C'est un succès pour la direction du PS et son président Christian Levrat. Les propositions du comité directeur visant à renouveler en profondeur les thèses socialistes sur la sécurité publique ont passé haut la main l'épreuve du congrès, samedi et dimanche à Aarau.

Le PS s'est trop longtemps contenté de laisser le champ libre à l'UDC et à son discours sécuritaire simpliste, ont plaidé les dirigeants socialistes ce week-end. Sur cette question sensible pour le parti et sa tradition anti-répressive, les socialistes doivent combler une lacune dans leur programme et gagner en cohérence, a souligné la vice-présidente Jacqueline Fehr. Car ce sont les couches défavorisées de la société ainsi que les classes moyennes qui ont le plus à souffrir de l'insécurité au quotidien, a noté la conseillère nationale bernoise Evi Allemann, qui a présidé la commission interne chargée d'élaborer les propositions.

Amendements balayés

Un changement de cap, voire une rupture qui n'allait pas de soi et qui a suscité un intense débat au sein du parti ces derniers mois. La version initiale a été suffisamment remaniée pour qu'une proposition de renvoi du conseiller d'Etat genevois Laurent Moutinot soit retirée. Mais le congrès n'a pas voulu aller plus loin et édulcorer davantage la voie tracée par la direction du parti. Le noyau dur de ses propositions est ressorti intact des cinq heures de débat nécessaires, dimanche, à l'examen de détail des nouvelles thèses. Sur les points les plus controversés, la quasi-totalité des amendements défendus notamment par des voix genevoises, vaudoises et neuchâteloises, ainsi que par la Jeunesse socialiste, ont été balayés.

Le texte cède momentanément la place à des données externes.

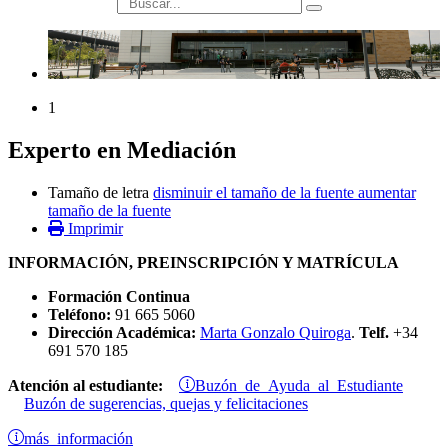
búsqueda
1
Experto en Mediación
Tamaño de letra
disminuir el tamaño de la fuente
aumentar
tamaño de la fuente
Imprimir
INFORMACIÓN, PREINSCRIPCIÓN Y MATRÍCULA
Formación Continua
Teléfono:
91 665 5060
Dirección Académica:
Marta Gonzalo Quiroga
.
Telf.
+34
691 570 185
Buzón de Ayuda al Estudiante
Atención al estudiante:
Buzón de sugerencias, quejas y felicitaciones
más información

«C'est là où l'UDC a fait électoralement les plus gros dégâts que les propositions de la direction passent le mieux», regrettait le conseiller national genevois Carlo Sommaruga en marge des discussions. «C'est dommage, parce que c'est justement maintenant que l'UDC donne des signes de faiblesse. Et l'expérience ailleurs en Europe montre que ce n'est pas avec des thèmes sécuritaires que la gauche peut gagner.»

Une telle remise à plat ne pouvait espérer convaincre tout le monde. La criminalité commise par des étrangers, notamment, reste un tabou. C'est sur ce chapitre que portait l'un des rares amendements à avoir été accepté. Le langage a été retravaillé mais rien n'a été changé sur le fond.

Au nom du réalisme politique et en prévision de la campagne sur l'initiative de l'UDC en faveur du renvoi des délinquants étrangers, le PS renonce ainsi à une revendication symbolique, celle de l'abolition de la «double peine» des criminels étrangers. Le document adopté approuve l'expulsion des délinquants étrangers condamnés à une longue peine, pour autant que le principe de proportionnalité soit respecté. La même mesure doit être appliquée aux étrangers qui entrent en Suisse dans le seul but d'y commettre un délit, même mineur.

Pour la vidéosurveillance

Une nette majorité du congrès a également approuvé les mesures contre la mendicité organisée. «Est-ce que la pauvreté est un crime dont il faut punir les pauvres?», s'est emportée la délégation genevoise. Il ne s'agit nullement de réprimer ceux qui mendient, a répondu Jacqueline Fehr, mais ceux qui en profitent, en particulier ceux qui exploitent des enfants. Le recours ciblé et dûment encadré à la vidéosurveillance a également trouvé grâce devant la majorité.

Seules, bien sûr, les mesures les plus controversées ont été débattues. De l'opposition totale à la privatisation de la sécurité jusqu'à la nécessité de renforcer les moyens de la lutte contre la criminalité en col blanc, les propositions du comité directeur n'en contiennent pas moins une foule de revendications qui ne marquent pas la même rupture dans l'argumentaire socialiste et qui sont de ce fait passées à l'arrière-plan.

Au final, espère la direction du PS, ces nouvelles thèses devraient permettre au parti de surmonter les contradictions qui lui étaient souvent reprochées sur le terrain.